TRY IT: Using only the records, tally the lines with "SEPI" in them and state that total by itself.

Excerpts from a dataset:
□ □ □ □ □

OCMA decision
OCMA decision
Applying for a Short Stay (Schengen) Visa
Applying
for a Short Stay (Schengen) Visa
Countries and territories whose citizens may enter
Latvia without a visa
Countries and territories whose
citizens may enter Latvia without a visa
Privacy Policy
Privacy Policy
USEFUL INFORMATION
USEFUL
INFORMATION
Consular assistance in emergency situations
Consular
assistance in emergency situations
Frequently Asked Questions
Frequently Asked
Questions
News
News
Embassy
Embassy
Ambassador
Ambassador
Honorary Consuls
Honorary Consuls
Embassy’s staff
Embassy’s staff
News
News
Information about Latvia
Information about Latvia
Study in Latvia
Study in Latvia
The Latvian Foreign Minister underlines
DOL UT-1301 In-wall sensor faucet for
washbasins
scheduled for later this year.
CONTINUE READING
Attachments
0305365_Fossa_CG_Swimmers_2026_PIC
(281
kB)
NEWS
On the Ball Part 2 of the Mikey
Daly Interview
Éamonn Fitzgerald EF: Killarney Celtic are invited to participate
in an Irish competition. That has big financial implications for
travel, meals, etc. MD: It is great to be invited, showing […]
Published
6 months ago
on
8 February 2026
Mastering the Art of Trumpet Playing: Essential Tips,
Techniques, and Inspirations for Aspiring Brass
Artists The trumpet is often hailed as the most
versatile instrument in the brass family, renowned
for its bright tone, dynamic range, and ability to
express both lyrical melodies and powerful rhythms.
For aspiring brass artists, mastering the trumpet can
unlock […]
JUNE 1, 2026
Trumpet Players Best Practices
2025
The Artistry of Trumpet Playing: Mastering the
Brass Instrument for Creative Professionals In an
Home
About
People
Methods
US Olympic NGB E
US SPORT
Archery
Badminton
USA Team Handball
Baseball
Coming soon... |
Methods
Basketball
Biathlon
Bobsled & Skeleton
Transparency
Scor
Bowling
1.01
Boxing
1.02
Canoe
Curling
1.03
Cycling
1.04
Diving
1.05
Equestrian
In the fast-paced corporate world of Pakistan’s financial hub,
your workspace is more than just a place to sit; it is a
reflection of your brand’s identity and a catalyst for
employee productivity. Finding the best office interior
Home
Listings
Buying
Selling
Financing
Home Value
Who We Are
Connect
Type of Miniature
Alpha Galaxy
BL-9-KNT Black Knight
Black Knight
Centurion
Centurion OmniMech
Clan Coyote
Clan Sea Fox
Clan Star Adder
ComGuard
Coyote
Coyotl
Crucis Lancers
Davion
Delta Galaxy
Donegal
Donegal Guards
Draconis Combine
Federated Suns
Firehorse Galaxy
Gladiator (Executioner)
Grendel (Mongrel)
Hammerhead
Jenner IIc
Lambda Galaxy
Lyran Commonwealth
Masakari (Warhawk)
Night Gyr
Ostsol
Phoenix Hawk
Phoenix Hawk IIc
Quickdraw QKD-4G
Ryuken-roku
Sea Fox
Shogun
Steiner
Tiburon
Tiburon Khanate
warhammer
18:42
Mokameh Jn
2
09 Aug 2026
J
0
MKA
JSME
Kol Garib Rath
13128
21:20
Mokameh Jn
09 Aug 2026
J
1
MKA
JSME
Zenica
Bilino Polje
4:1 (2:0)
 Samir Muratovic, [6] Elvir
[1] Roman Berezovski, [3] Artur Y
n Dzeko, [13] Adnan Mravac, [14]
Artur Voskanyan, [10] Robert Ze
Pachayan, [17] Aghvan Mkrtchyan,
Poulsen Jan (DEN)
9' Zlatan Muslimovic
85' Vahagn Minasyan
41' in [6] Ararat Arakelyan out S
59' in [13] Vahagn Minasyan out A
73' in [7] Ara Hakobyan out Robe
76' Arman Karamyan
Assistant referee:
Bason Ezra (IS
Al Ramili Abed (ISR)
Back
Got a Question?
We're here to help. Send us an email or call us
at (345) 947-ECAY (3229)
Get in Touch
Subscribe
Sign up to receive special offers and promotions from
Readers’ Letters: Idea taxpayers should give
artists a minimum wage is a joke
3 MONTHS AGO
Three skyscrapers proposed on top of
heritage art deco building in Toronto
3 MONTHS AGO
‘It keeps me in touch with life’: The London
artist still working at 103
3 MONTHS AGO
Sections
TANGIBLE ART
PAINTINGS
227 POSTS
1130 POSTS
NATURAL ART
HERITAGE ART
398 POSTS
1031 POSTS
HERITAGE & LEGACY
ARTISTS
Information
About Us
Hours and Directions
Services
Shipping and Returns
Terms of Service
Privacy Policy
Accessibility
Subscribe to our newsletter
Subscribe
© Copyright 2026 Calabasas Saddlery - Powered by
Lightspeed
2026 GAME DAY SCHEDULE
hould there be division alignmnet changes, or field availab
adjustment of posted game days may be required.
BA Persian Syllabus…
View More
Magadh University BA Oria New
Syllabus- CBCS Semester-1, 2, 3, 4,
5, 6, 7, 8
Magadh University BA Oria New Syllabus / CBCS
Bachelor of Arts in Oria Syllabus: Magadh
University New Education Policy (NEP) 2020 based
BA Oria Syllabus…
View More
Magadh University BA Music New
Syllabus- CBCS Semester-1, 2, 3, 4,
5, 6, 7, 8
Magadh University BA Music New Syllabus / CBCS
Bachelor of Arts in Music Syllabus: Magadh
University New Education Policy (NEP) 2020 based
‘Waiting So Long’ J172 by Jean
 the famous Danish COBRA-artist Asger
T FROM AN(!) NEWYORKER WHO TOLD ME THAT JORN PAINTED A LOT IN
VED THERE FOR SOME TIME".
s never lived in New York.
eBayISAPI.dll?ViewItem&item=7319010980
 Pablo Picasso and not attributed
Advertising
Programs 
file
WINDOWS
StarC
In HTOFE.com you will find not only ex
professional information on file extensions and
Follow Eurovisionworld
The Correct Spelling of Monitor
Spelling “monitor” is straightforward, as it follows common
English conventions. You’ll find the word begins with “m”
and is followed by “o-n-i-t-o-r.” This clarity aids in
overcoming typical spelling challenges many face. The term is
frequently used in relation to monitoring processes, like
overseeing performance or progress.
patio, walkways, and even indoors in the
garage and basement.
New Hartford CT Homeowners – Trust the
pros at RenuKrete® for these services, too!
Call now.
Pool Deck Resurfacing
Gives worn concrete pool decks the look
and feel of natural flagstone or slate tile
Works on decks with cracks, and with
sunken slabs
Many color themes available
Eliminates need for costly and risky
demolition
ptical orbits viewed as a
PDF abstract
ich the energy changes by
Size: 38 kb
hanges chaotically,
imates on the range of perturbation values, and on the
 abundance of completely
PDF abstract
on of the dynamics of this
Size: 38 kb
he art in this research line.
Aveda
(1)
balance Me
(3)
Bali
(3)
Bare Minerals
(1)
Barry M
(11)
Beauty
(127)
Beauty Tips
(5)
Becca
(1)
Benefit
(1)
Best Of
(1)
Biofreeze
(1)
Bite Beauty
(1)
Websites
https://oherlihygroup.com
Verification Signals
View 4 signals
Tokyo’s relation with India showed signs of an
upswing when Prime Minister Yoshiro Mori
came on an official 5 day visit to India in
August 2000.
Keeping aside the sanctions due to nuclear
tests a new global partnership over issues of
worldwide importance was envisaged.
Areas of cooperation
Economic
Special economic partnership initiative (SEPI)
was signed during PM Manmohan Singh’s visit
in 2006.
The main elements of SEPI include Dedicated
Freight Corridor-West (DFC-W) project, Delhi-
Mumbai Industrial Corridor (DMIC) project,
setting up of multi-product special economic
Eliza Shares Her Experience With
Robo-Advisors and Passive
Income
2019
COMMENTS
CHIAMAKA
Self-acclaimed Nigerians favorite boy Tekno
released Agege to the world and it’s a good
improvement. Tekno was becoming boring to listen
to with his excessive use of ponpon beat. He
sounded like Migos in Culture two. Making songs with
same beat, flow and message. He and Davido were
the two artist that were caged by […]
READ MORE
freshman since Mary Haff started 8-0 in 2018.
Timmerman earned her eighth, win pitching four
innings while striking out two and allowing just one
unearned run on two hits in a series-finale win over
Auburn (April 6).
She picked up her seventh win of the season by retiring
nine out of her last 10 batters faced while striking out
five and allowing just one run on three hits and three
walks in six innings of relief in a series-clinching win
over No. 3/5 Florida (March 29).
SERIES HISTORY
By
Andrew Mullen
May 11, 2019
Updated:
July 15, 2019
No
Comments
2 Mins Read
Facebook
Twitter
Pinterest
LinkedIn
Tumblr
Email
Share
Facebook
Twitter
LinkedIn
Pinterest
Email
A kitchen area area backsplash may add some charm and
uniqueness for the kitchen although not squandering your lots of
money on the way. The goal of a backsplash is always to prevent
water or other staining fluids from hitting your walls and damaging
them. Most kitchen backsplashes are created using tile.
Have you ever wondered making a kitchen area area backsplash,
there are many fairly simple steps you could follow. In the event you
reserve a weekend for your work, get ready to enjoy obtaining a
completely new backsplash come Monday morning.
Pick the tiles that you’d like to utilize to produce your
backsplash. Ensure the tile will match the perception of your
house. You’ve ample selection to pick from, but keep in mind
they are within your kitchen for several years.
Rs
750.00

□ □ □ □ □

SOLUTION FOR THIS EXERCISE: 2